**Pixel coordinate grounding data**
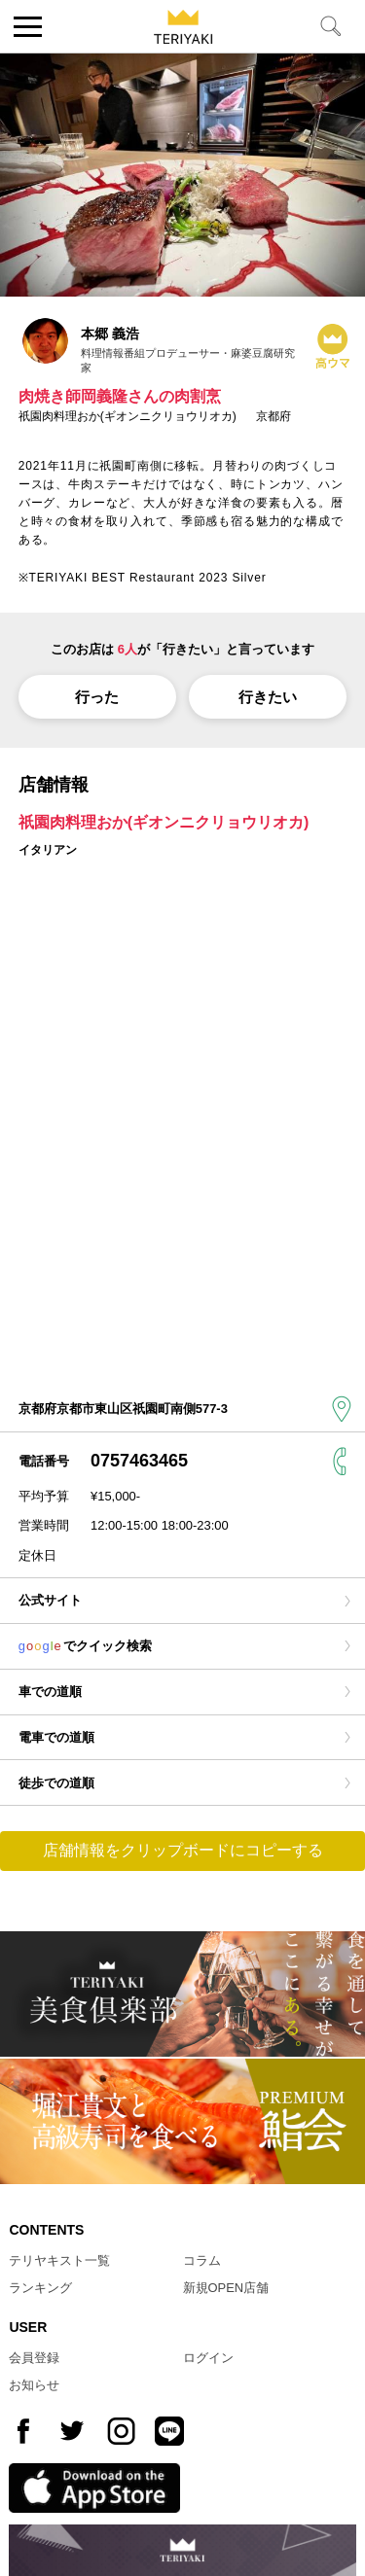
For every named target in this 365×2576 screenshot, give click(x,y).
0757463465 (139, 1460)
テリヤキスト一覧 (59, 2260)
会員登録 (34, 2357)
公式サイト (50, 1600)
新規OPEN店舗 (226, 2287)
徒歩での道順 (56, 1783)
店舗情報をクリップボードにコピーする (183, 1850)
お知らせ (34, 2385)
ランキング (40, 2287)
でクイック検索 (85, 1646)
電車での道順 (56, 1737)
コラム (202, 2260)
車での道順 (50, 1691)
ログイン (208, 2357)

**BRIEF**
All of the entries, apart from the pictures, must be returned exactly.

**TASK RESULT**
For every named target in this 365×2576 screenshot, give click(x,y).
0757463465 (139, 1460)
テリヤキスト一覧 (59, 2260)
会員登録 (34, 2357)
公式サイト (50, 1600)
新規OPEN店舗 (226, 2287)
徒歩での道順 (56, 1783)
店舗情報をクリップボードにコピーする (183, 1850)
お知らせ (34, 2385)
ランキング (40, 2287)
でクイック検索 (85, 1646)
電車での道順 (56, 1737)
コラム (202, 2260)
車での道順 (50, 1691)
ログイン (208, 2357)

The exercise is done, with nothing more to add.